Eine Glosse wie ein gefällter Baum (traurig)

Eine Glosse soll erheitern, sie darf sarkastisch sein oder auch etwas ins Lächerliche ziehen. Damit geht sie aber sehr oft auch mit einem leichten Zähneknirschen einher.

Die heutige Glosse zum Thema Baumschutz und Weihnachtsbaum auf dem Klosterplatz ist aber eher eine Glosse über eine Glosse.

Die Autorin Christina Weder oder besser Christina Anna Weder Bruderer (SHAB-Auszüge), Verwaltungsrätin bei der Bruderer Immo AG mit Sitz in St. Gallen dürfte durchaus auch geschäftliche Interessen in ihre Glosse verpackt haben, womit es eben von der eigentlichen Glosse zur getarnten Abstimmungspropaganda wird.

So viel zur Transparenz und Interessenbindung

Der Baum, der jedes Jahr auf den Klosterplatz geflogen wird, fällt mit Sicherheit unter die Bauordnung (SRS 731.1) Art. 39 Bäume. die besagt, dass Bäume mit einem Umfang von 80cm gemessen auf der Höhe von 1m ab Boden nur mit einer Bewilligung gefällt werden dürfen. Das gilt aber nur, wenn der Baum auch in einem Baumschutzgebiet steht.
Ich kann mich nicht daran erinnern, dass bei der jährlichen Homestory zu den Bäumen ein allfälliges Baugesuch irgendwie thematisiert wurde. Im Gegenteil, die Bäume werden den Besitzern ja nicht weggenommen, sondern sie werden stets gespendet. Wie viele Bäume in den letzten Jahren in einem bereits bestehenden Baumschutzgebiet gewachsen sind kann ich nicht sagen, aber selbst wenn. Für die Besitzer/Spender der Bäume würde das nichts anderes heissen, als ein Online-Formular auszufüllen. Gerne mit dem Vermerk, dass es sich um eine Spende für den weihnachtlichen Klosterplatz handelt.

Sollte ein solches Fällgesuch seitens der Baubewilligungskomission einmal nicht bewilligt werden, dann freue ich mich über eine echte Glosse von Frau Christina Anna Weder Bruderer und möglichst viele Schnitzelbänke an der St.Galler Fasnacht. Wer weiss, vielleicht reicht es sogar zum Füdläbürger. Nächstes Jahr wäre wieder eine Frau an der Reihe.

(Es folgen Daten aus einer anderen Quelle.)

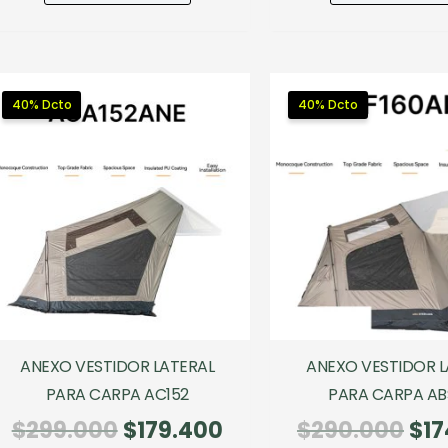
era:
es:
era
$199.990.
$139.993.
$18
40% Dcto
40% Dcto
ANEXO VESTIDOR LATERAL
ANEXO VESTIDOR L
PARA CARPA AC152
PARA CARPA AB
El
El
El
$
299.000
$
179.400
$
290.000
$
17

Ich tarne diesen Text übrigens auch als Glosse über eine Glosse

Mein Name ist Marcel Baur, ich bin von Beruf Informatiker, Mitglied der grünliberalen Partei der Stadt St.Gallen, Stadtparlamentarier und habe genau zwei Einträge im schweizerischen Handelsregister. Einen zum Eintritt in die Stiftung Naturmuseum St.Gallen und einen zum Austritt.

Ein kleines Update

Das Tagblatt hat mittlerweile die Kommuentarfunktion unter dem Text deaktiviert. Auch finde ich keinen Hinweis auf eine Glosse oder ähnliches. Der Text von Frau Weder erscheint wie ein normaler Bericht.
Das macht die Sache für das Tagblatt nur noch heikler.
Greift eine Journalistin derart tief in einen Abstimmungskampf ein und deklariert ihre Interessenbindung nicht, dann wäre das an und für sichein Fall für den Presserat.
Aus meiner Sicht reagiert hier die Tagblatt-Redaktion völlig fahrlässig. Es gibt unterschiedliche Möglichkeiten. Entweder man deklariert den Text korrekt und transparent oder man zieht ihn zurück. So geht es auf jeden Fall nicht.